The U.S. economy currently spends approximately 19 percent of the federal budget on defense and international security assistance.
Pemberton told MintPress that two things must happen in order for the U.S. to transition to a peace economy: First, there needs to be a fiscal shift in the budget toward programs such as those mentioned above; and second, communities and workers affected by budgetary transitions must be helped.
“I’ve been working on this program that’s in the Pentagon that offers planning grants to communities who are facing defense contract cancellations [and] provides funds for them to come up with a plan to diversify their economy beyond defense contracting,” she told MintPress.
The program is in the Office of Economic Adjustment at the Pentagon, which recently gave $2.8 million to Michigan, Indiana, and Ohio for a regional Defense Manufacturing Assistance Program to “find new markets, support business stabilization, and implement diversification strategies” to transition away from defense and into more sustainable industries.

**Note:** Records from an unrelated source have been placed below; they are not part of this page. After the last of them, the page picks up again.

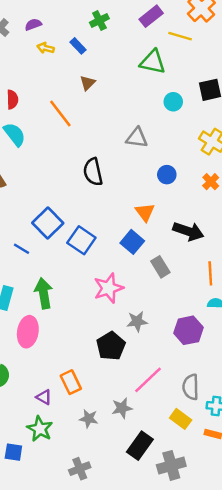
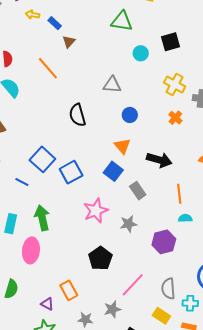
blue rectangle: (78, 46) -> (55, 23), moved
blue circle: (167, 175) -> (130, 115), moved
blue square: (81, 240) -> (71, 172), turned 30
gray star: (137, 321) -> (128, 224), moved

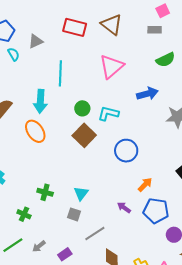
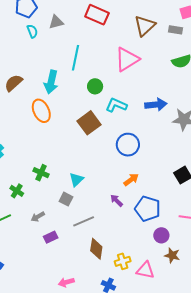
brown triangle: (112, 25) -> (145, 26), moved, turned 30
blue arrow: (147, 94) -> (156, 105), moved
green circle: (82, 108) -> (95, 86), moved
orange arrow: (145, 185) -> (131, 180), moved
gray arrow: (39, 246) -> (38, 217), moved

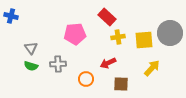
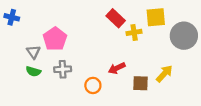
pink pentagon: (75, 34) -> (55, 39), moved, turned -30
yellow cross: (118, 37) -> (134, 32), moved
yellow square: (144, 40) -> (156, 17), moved
brown square: (121, 84) -> (141, 83), moved

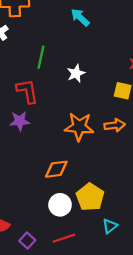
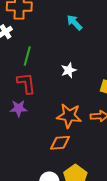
green line: (41, 57) -> (27, 56), moved
orange diamond: (56, 169) -> (60, 143), moved

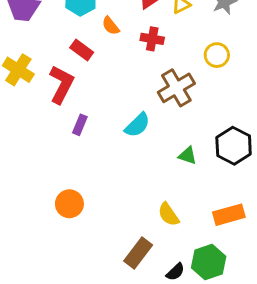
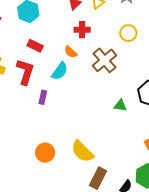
orange semicircle: (111, 26) -> (71, 52), moved
cyan semicircle: (137, 125) -> (60, 71), moved
yellow semicircle: (169, 214) -> (82, 151), moved, size x1.4

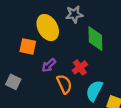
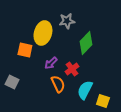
yellow ellipse: (48, 28) -> (43, 33), turned 45
green diamond: (95, 39) -> (86, 43), turned 45
purple arrow: (49, 65) -> (51, 63), moved

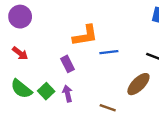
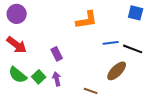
orange L-shape: (85, 36) -> (87, 20), moved
blue line: (109, 52) -> (111, 43), moved
red arrow: (20, 53) -> (17, 45), size x1.5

One of the primary issues in attempting to transition funds away from defense and into industries like education, clean energy, and health care is that defense contracts are spread out to as many constituencies throughout the U.S. as possible to garner votes and support for legislation that is valuable to those contracts. This is why issues related to defense are constantly trumpeted by Congress and the media — the industry has immense political power, which translates into news coverage and public support.
Pemberton says she pushes back against this power by focusing on strategies for working with communities to acquire planning funds and “make plans to come up with alternatives that are disengaged from the Pentagon, and to argue for shifts of resources toward the kinds of things that can create those alternative economies.”

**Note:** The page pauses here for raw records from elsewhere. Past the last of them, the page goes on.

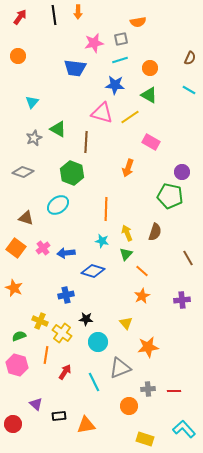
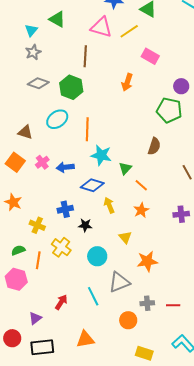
cyan triangle: (32, 102) -> (31, 30), moved
green triangle: (58, 129) -> (57, 19), moved
gray diamond: (23, 172) -> (38, 83), moved
orange line: (106, 209) -> (87, 129), moved
yellow arrow: (127, 233) -> (109, 205), moved
cyan star: (102, 241) -> (101, 155), size x1.5
black star: (86, 319) -> (85, 225), moved
yellow cross: (40, 321) -> (37, 225), moved
orange line: (46, 355) -> (38, 260), moved
red arrow: (65, 372) -> (61, 302), moved
purple triangle: (36, 404) -> (35, 318), turned 40
black rectangle: (59, 416) -> (42, 347), moved, size x1.6

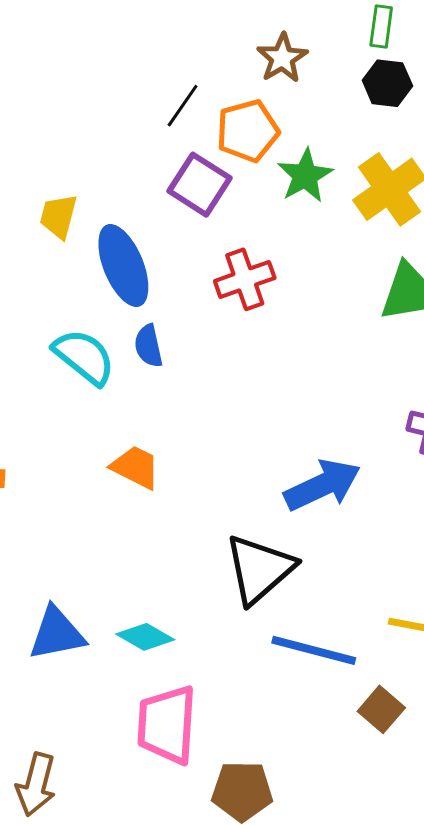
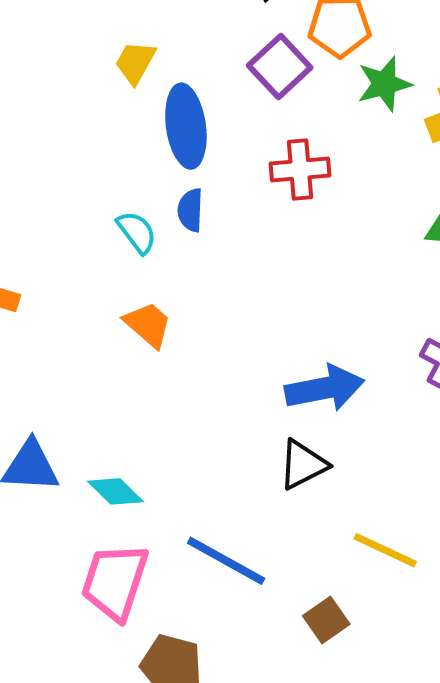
cyan semicircle: (84, 357) -> (137, 232), moved, size x0.7
black triangle: (260, 569) -> (303, 465), moved, size x0.7
blue line: (314, 650) -> (226, 561), moved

While the Budget Control Act of 2011 and sequestration helped to cap some of the more egregious problems that lead to unlimited public spending on defense, Pemberton says that it is not the kind of mechanism that should be used “for doing the kind of investments that we need to do in infrastructure, in building clean transportation systems, [and] investing in our people.”
Instead, legislation is required, and a small amount is on its way. Minnesota Congressman Keith Ellison recently passed an amendment to the Department of Defense Appropriations Act, 2015, that increased funding for the OAE by $10 million, which would directly help communities affected by “military base closures and Pentagon contract cancellations plan for themselves a future that is not dependent on a militarized economy.”
Pemberton mused about the Obama administration’s decision to go back into Iraq while speaking with MintPress, noting that “ISIS wants nothing more than to goad the U.S. back.” She wondered aloud about the necessity of a U.S. presence, saying that the Islamic State is “hated by everyone in that country and beyond, in Iran and most of the Muslim world, so the idea that the U.S. needs to go to war against ISIS is just wrong.”
Part of the administration’s plan to defeat ISIS includes ramping up “military assistance to the Syrian opposition.” However, such a strategy has proved risky in the past, as it bolstered the Islamic State’s strength because the group was able to capture weapons reportedly provided by Saudi Arabia and intended for Syria’s “Free Syrian Army” opposition fighters.